# WHAT NEEDS TO BE DONE:
Any pictures in the records below should be skipped; write out everything else exactly.

# PROVIDED ENTRIES:
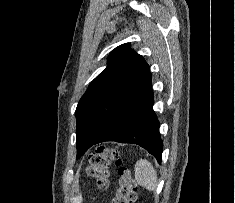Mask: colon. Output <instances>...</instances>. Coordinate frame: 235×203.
Listing matches in <instances>:
<instances>
[{"instance_id": "5ec220e1", "label": "colon", "mask_w": 235, "mask_h": 203, "mask_svg": "<svg viewBox=\"0 0 235 203\" xmlns=\"http://www.w3.org/2000/svg\"><path fill=\"white\" fill-rule=\"evenodd\" d=\"M115 162L118 167L116 192L111 203H134L137 197V185L130 170L119 158V152L111 147H99L89 157L87 175L96 181L100 189L109 185V167Z\"/></svg>"}]
</instances>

# TASK RESPONSE:
Mask: colon. Output <instances>...</instances>. Coordinate frame: 235×203.
Listing matches in <instances>:
<instances>
[{"instance_id": "5ec220e1", "label": "colon", "mask_w": 235, "mask_h": 203, "mask_svg": "<svg viewBox=\"0 0 235 203\" xmlns=\"http://www.w3.org/2000/svg\"><path fill=\"white\" fill-rule=\"evenodd\" d=\"M115 162L118 167L116 192L111 203H134L137 197V185L130 170L119 158V152L111 147H99L89 157L87 175L96 181L100 189L109 185V167Z\"/></svg>"}]
</instances>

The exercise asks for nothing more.